Ultraviolet (UV) light is a commonly used method for killing bacteria, but could it help with disinfecting areas contaminated with COVID-19? A breakthrough discovery of a new class of transparent conductors could be the answer.
Two UV infection control methods of killing bacteria currently exist, which use chemicals or ultraviolet radiation exposure as a form of disinfectant, using a 200 to 300 nanometre range. However, in order to kill the COVID-19 virus very high levels of ultraviolet light is required, which can be very costly.
Now, researchers from Penn State and the University of Minnesota have used the recent discovery of a class of transparent conductors that could allow for high levels of UV light that would kill the virus.
If scaled up successfully, the researchers believe that UV light could be used to disinfect public areas such as public transport, aeroplanes, and sports arenas.
Current UV devices fall short
The researchers believe that a handheld UV light device that emits high-intensity rays could help to kill the novel virus.

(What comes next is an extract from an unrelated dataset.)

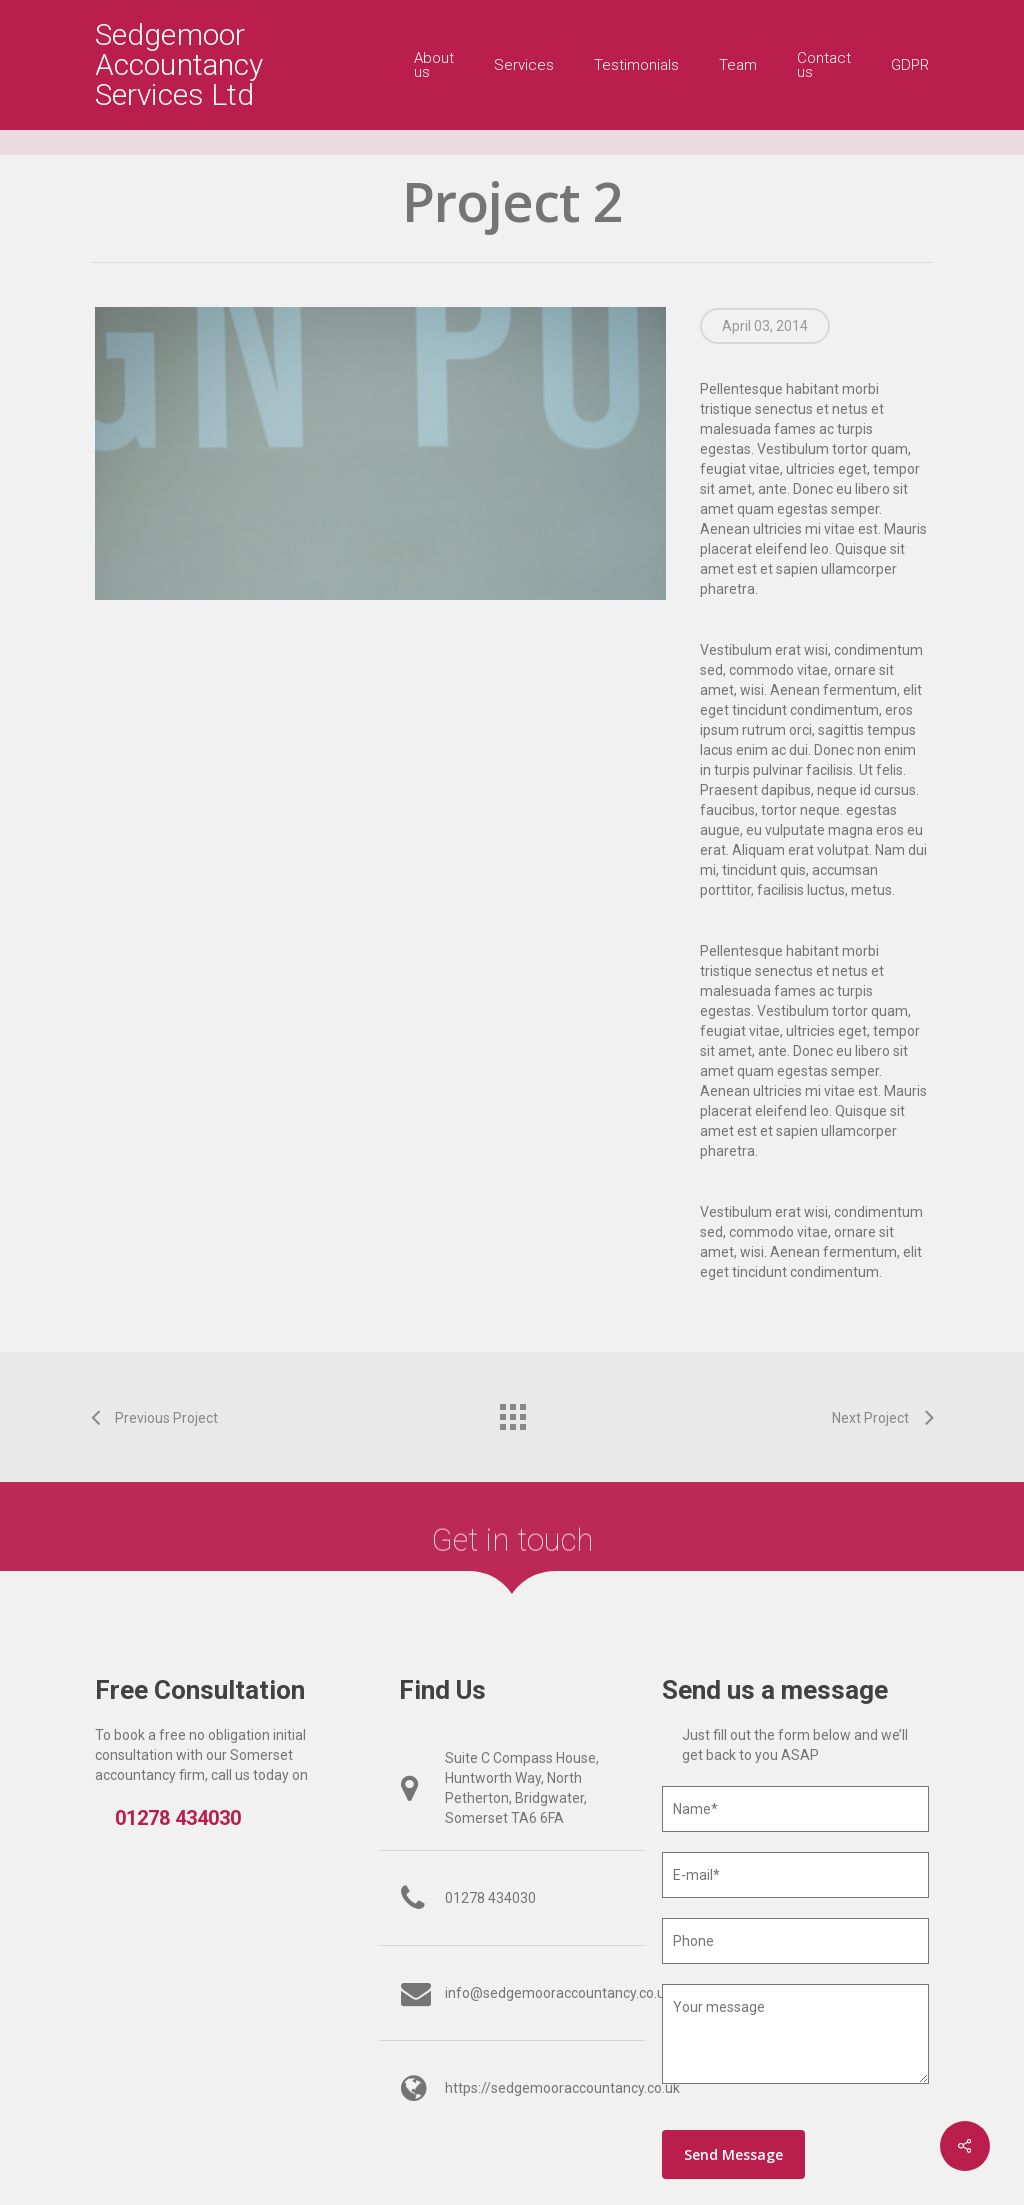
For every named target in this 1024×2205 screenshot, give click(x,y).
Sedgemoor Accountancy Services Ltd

Roman Engel-Herbert, Penn State associate professor of materials science, physics and chemistry, said: “You have to ensure a sufficient UV light dose to kill all the viruses. This means you need a high-performance UV LED emitting a high intensity of UV light, which is currently limited by the transparent electrode material being used.”
To solve the problem the scientists wanted to develop high performance, portable diodes that can have a current applied to them for light transmission – however, they needed to be transparent to UV light. Finding the correct material was vital, and the scientists believed a recently discovered class of transparent conductors could offer the solution.
The material – strontium niobite – was provided by Japanese collaborators, which was then tested by the Minnesota and Penn State teams as transparent UV conductors.
Developing the conductors
Joseph Roth, doctoral candidate in Materials Science and Engineering at Penn State, commented: “There is currently no good solution for a UV-transparent electrode. Right now, the current material solution commonly employed for visible light application is used despite it being too absorbing in the UV range. There is simply no good material choice for a UV-transparent conductor material that has been identified.
“We immediately tried to grow these films using the standard film-growth technique widely adopted in industry, called sputtering. We were successful.
“While our first motivation in developing UV transparent conductors was to build an economic solution for water disinfection, we now realise that this breakthrough discovery potentially offers a solution to deactivate COVID-19 in aerosols that might be distributed in HVAC systems of buildings.”